I sent this to a guy named Andrew who goes by the monicker of "Reformed Ninja." I caught a glimpse of an article he wrote for his blog about how God's sovereignty and man's free will are mutually exclusive. The logic was, to say the least.... a bit simplistic. I dropped him the following reply:


Dear Reformed Ninja, in response to your post,

“How is it possible to say that God is sovereign and yet we have free will to choose Him?”

God being sovereign is free to let us make a decision.

“Saying that man has the free will to choose God is by itself opposite of the definition of the sovereignty of God.”

Why is that? Complete power does not necessitate complete micro-management. That is badly over-simplified logic.

“The Arminian belief obviously takes God out of the center of salvation and puts man in the center of the salvation process, which completely contradicts the Bible…”

Untrue, for if God does not draw a man to Christ, then he cannot be saved. The only man at the center there is Christ.

“If God was not in control of salvation, and man was, then it is completely possible and fair to say that at the death of Christ no one may have ever come to salvation in Christ.”

That supposition is invalid, for God knew that many would believe in Christ. Also, no one is really arguing that God isn’t sovereign in salvation or doesn’t choose us, simply that He allows us to accept or reject Him.

“If God did not choose us, then there is the possibility that no one would have ever come to faith in Christ and the death of Christ would have been in vain…..Did God just get lucky that some people have chosen Him? Is He wiping the sweat off His forehead and saying, “Whew! I’m glad that worked out!”?”

“For whom he did foreknow, he also did predestinate [to be] conformed to the image of his Son, that he might be the firstborn among many brethren.” (Romans 8:29)

I’m going with ‘No’ to that quesion. God does choose, but His foreknowledge plays into it as well. Just to point out, you aren’t addressing the issue of the all-knowing God being weak or non-sovereign at all, you’re just making very wild conjectures under the assumption that if Arminianism/Synergism is true, then God could not have known for sure that anyone would believe in Christ.

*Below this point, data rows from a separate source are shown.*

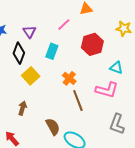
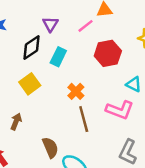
pink line: (64, 25) -> (85, 26), moved
purple triangle: (29, 32) -> (50, 24), moved
black diamond: (19, 53) -> (32, 48), moved, turned 30

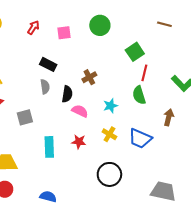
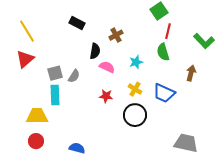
gray semicircle: (45, 87) -> (74, 76), moved, turned 40
cyan rectangle: (49, 147) -> (55, 95), moved
black circle: (109, 174) -> (135, 115), moved

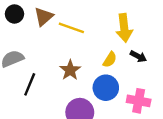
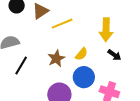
yellow line: (71, 28) -> (62, 24), turned -50
yellow semicircle: (110, 60) -> (81, 54), moved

“Imagine this. You are falling off of a skyscraper. On your way down you see a flagpole sticking out of the side of the building. It’s not reaching out to you. It’s just there. You decide to grab it and you are saved. That flagpole was not in control of your salvation; you were.”

As opposed to Calvinism where you’re simply impaled on it. Arguments by analogy are cute, but prove nothing. It is true that salvation is contingent on men believing in Christ, yet it is also contingent with God choosing and drawing the sinner, this is why it is called ‘Synergism.’

“Arminians, you cannot have your cake and eat it too. God is not sovereign in your beliefs. It is contradictory to believe so.”

Again, you’ve not established why God is not allowed to let us have a limited free will. Why exactly is that contradictory? Are you saying that God cannot delegate to us free moral agency? Your strikes lack no vigor young ninja, but they are missing their mark entirely. Since you seem to believe that Synergism “completely contradicts the Bible,” then there’s something I pose to you: The Challenge to Reformed Theology by Scriptural Fact. I invite you to respond to it if you wish.



He read it over and responded,


"Much like water flowing through a hose, it must flow through the entirety of the hose to come out the other end, not just a portion of it; so if at the beginning, end, or anywhere in-between it runs into a 'kink,' the water flow stops entirely."

Why can you use analogies and I can't? I will copy and paste your very own words from my blog reformedninja.wordpress.com ...

"Arguments by analogy are cute, but prove nothing."

I appreciate your response, but let's play fair here.



Well, that was the most abbreviated response I've yet witnessed. I sent back to him,


Hey Andrew,

...I wasn't knocking the use of analogies in general (Christ used them as well), but arguments based strictly in analogy. My use of analogy was buffered by fairly well evident and logical principles, e.g. "Likewise, a hypothesis must mesh with all of the facts from beginning to end, else it be relegated to the massive heap of victims already claimed by the process of elimination," which the analogy only served to further elucidate. The argument had already been made and well-established, the analogy was an illustration of, not the substance of the argument (indeed an analogy, but not an argument by analogy).

Your use of analogy includes no accompanying evidence to support the incorrect conclusions you draw from it, apart from your arbitrary assumption that God couldn't know if anyone was saved if man has any choice; which makes little sense at all, since the weakness of a "God knows who will choose Him" was what you were setting out to prove in the first place.

Additionally, you also make an 'apples and oranges' comparison, showing the Calvinist as believing in an active God in salvation and the Arminian a passive impersonal object; the primary difference between Arminianism and Semipelagianism is the concept that God is the initiator of salvation, not man, hence the analogy is also wildly inaccurate.



Pretty short exchange that never got around to actually addressing the issue. The Challenge to our esteemed Owenian Oniwaban of course still stands open for him to address whenever he's ready for Taiketsu with the Synergist Samurai.